Рочестер ошеломленно переспросил:
— Пушки?
— Он использует пушки.
С этим разум старого священника справиться просто не смог.
— Это невероятно! — сказал он. — Объявить о нашей смерти и жениться на Королеве! А потом еще использовать пушки…
— Теперь, когда дело дошло до пушек, — сказал Артур, — Столу конец. Мы должны поспешить домой.
— Стрелять из пушек по людям!
— Мы обязаны немедленно отправиться к ней на помощь, господин мой. Гавейн может остаться здесь…
Но Властитель Оркнея уже выбирался из постели.
— Гавейн, что вы делаете? Лягте немедленно.
— Я отправляюсь с вами.
— Гавейн, ложитесь. Рочестер, помогите мне справиться с ним.
— Последний из моих братьев нарушил вассальную клятву.
— Гавейн…
— А Ланселота… О Господи, моя голова!
Он стоял в тусклом свете, покачиваясь, обеими руками держась за повязку, и тень его шутовски металась вокруг палаточного кола.
Ангвису Ирландскому приснился однажды ветер, сдувший все его замки и города: нынешний ветер, похоже, пытался проделать то же самое. Ветер задувал вокруг Замка Бенвик на всех органных регистрах. Шум от него стоял такой, словно между древесных стволов продирало бессчетные нити сырого шелка, как мы продираем расческою волосы, словно груды гравия сыпались из ковша землечерпалки на прибрежный песок, словно рвались колоссальные простыни, словно били барабаны далекой битвы, словно бесконечный змей несся по миру через прорость домов и деревьев, словно тяжко вздыхали старцы, и выли женщины, и мчались куда-то стаи волков. Ветер свистел, гудел, ухал и бухал в каминных трубах. Над трубами же он завывал, как живая тварь: некое примитивное чудище, оплакивающее свое окаянство. То был дантовский ветер, сметающий журавлей и погибших любовников: не знающий отдыха Сатана, в его тяжких и гремучих трудах.
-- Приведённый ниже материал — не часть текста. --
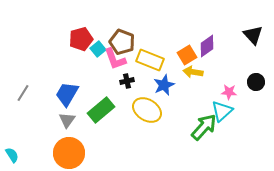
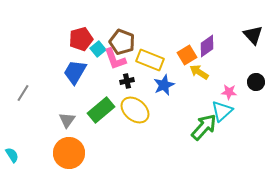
yellow arrow: moved 6 px right; rotated 24 degrees clockwise
blue trapezoid: moved 8 px right, 22 px up
yellow ellipse: moved 12 px left; rotated 8 degrees clockwise
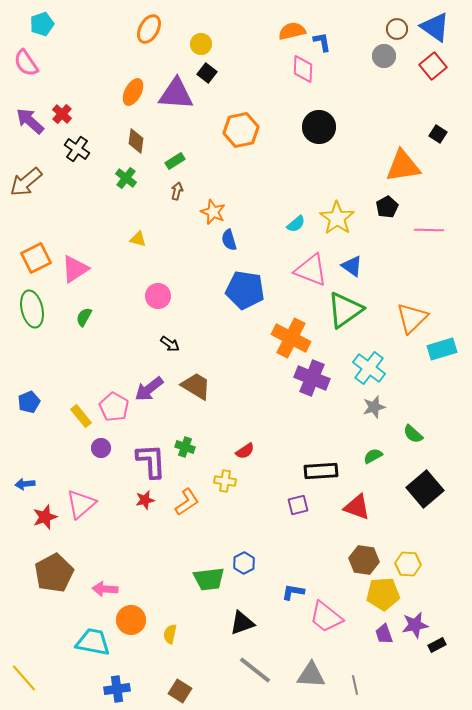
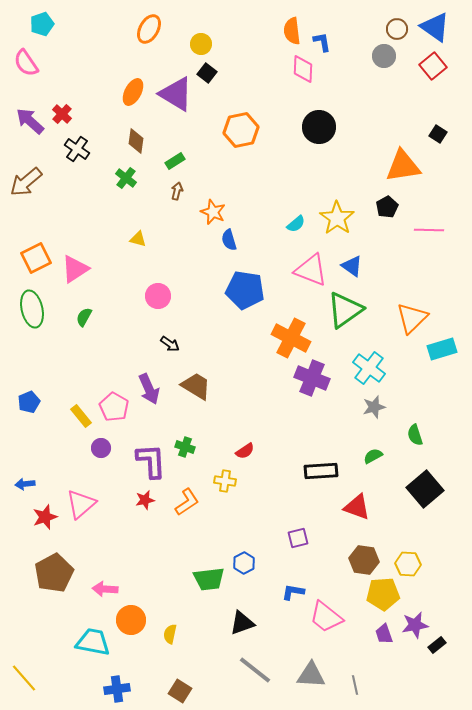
orange semicircle at (292, 31): rotated 84 degrees counterclockwise
purple triangle at (176, 94): rotated 27 degrees clockwise
purple arrow at (149, 389): rotated 76 degrees counterclockwise
green semicircle at (413, 434): moved 2 px right, 1 px down; rotated 30 degrees clockwise
purple square at (298, 505): moved 33 px down
black rectangle at (437, 645): rotated 12 degrees counterclockwise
К западу от замка он терзал и утюжил море, отрывая от него целые груды воды и унося ее пеной. На суше он гнул перед собою деревья. Узловатые деревца боярышника стенали и горестно вскрикивали, их сдвоенные стволы терлись друг о друга. Птицы, оседлав с треском хлещущие воздух ветви деревьев, приникали к ним, вытянув головы к ветру и обратив свои изящные коготки в якоря. На утесах стоически восседали сапсаны, бакенбарды их, свалявшиеся от дождя, торчали сосульками в стороны, мокрые перья топорщились на головах. Дикие гуси, пробиваясь в сумерках к своим ночным становищам, с трудом отвоевывали у воздушных струй по ярду в минуту, их нестройные клики срывало и относило назад, так что они достигали ушей, когда гуси, пролетевшие всего в нескольких футах над вами, уже скрывались из виду. Кряквы и свиязи, высоко занесенные ураганом, исчезали, еще не успев появиться.